**Task details:**
Pictures aside, return every line below exactly as written.

☆ ☆ ☆

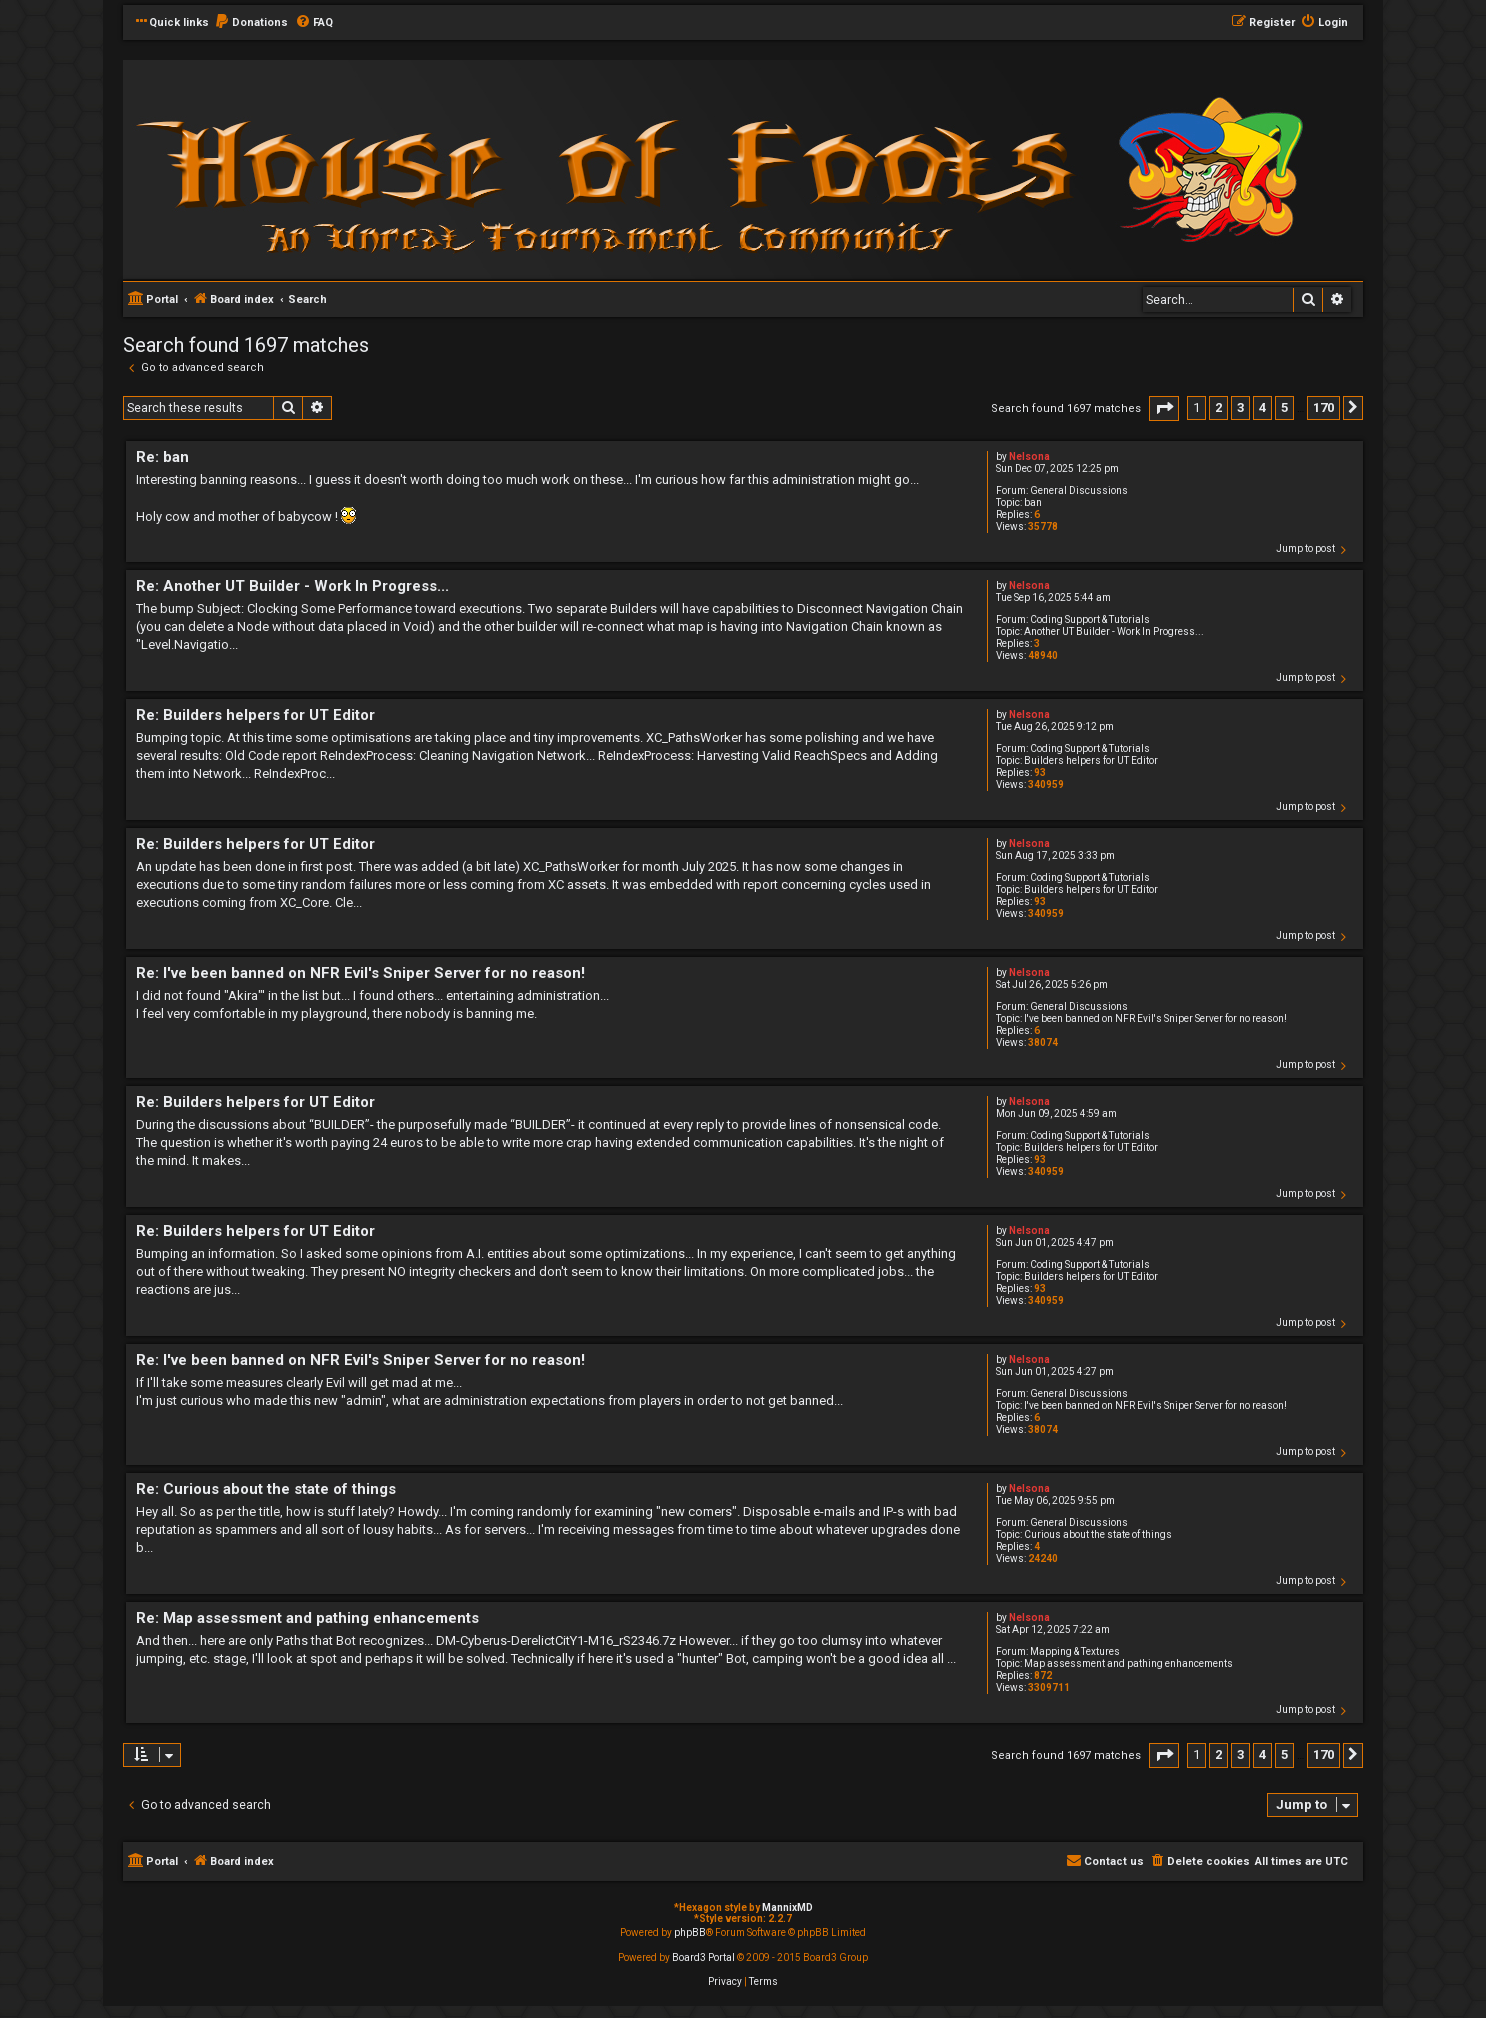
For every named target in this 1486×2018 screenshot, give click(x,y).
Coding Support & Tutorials (1090, 619)
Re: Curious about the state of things (266, 1489)
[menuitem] (251, 23)
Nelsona (1029, 456)
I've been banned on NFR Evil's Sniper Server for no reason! (1155, 1018)
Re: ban (162, 457)
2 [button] (1218, 407)
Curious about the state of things (1098, 1534)
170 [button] (1323, 407)
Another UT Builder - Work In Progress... (1114, 631)
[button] (1164, 408)
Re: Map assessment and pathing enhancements (307, 1618)
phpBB (690, 1932)
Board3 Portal (703, 1957)
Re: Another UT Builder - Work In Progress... (292, 586)
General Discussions (1079, 490)
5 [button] (1284, 407)
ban (1033, 502)
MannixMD (787, 1907)
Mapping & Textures (1075, 1651)
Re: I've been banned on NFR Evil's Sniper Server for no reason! (360, 973)
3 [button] (1240, 407)
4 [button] (1262, 407)
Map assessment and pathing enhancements (1128, 1663)
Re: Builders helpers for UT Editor (255, 715)
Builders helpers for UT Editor (1091, 760)
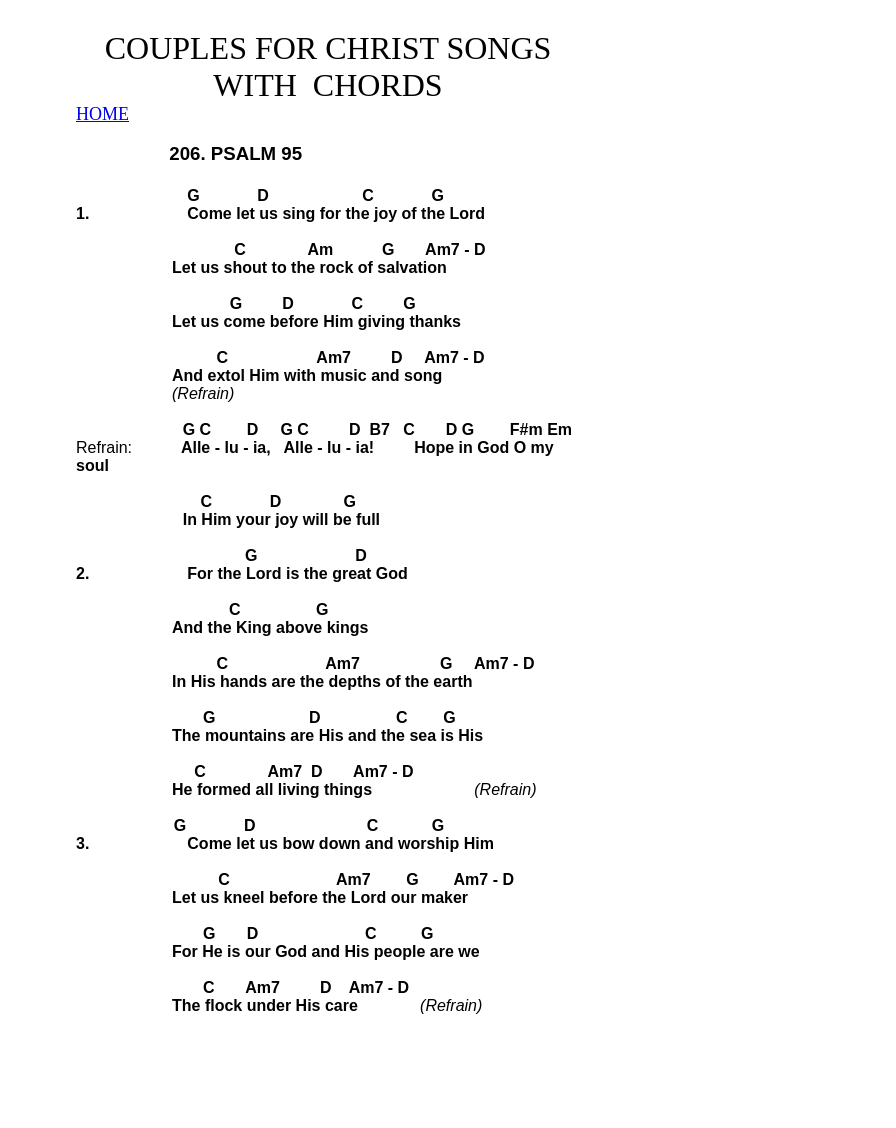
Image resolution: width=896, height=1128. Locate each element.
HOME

☆ ☆ ☆

**Task result:**
For every named target in this 1486×2018 screenshot, give click(x,y).
Coding Support & Tutorials (1090, 619)
Re: Curious about the state of things (266, 1489)
[menuitem] (251, 23)
Nelsona (1029, 456)
I've been banned on NFR Evil's Sniper Server for no reason! (1155, 1018)
Re: ban (162, 457)
2 [button] (1218, 407)
Curious about the state of things (1098, 1534)
170 [button] (1323, 407)
Another UT Builder - Work In Progress... (1114, 631)
[button] (1164, 408)
Re: Map assessment and pathing enhancements (307, 1618)
phpBB (690, 1932)
Board3 Portal (703, 1957)
Re: Another UT Builder - Work In Progress... (292, 586)
General Discussions (1079, 490)
5 [button] (1284, 407)
ban (1033, 502)
MannixMD (787, 1907)
Mapping & Textures (1075, 1651)
Re: I've been banned on NFR Evil's Sniper Server for no reason! (360, 973)
3 [button] (1240, 407)
4 [button] (1262, 407)
Map assessment and pathing enhancements (1128, 1663)
Re: Builders helpers for UT Editor (255, 715)
Builders helpers for UT Editor (1091, 760)
Image resolution: width=896, height=1128. Locate each element.
HOME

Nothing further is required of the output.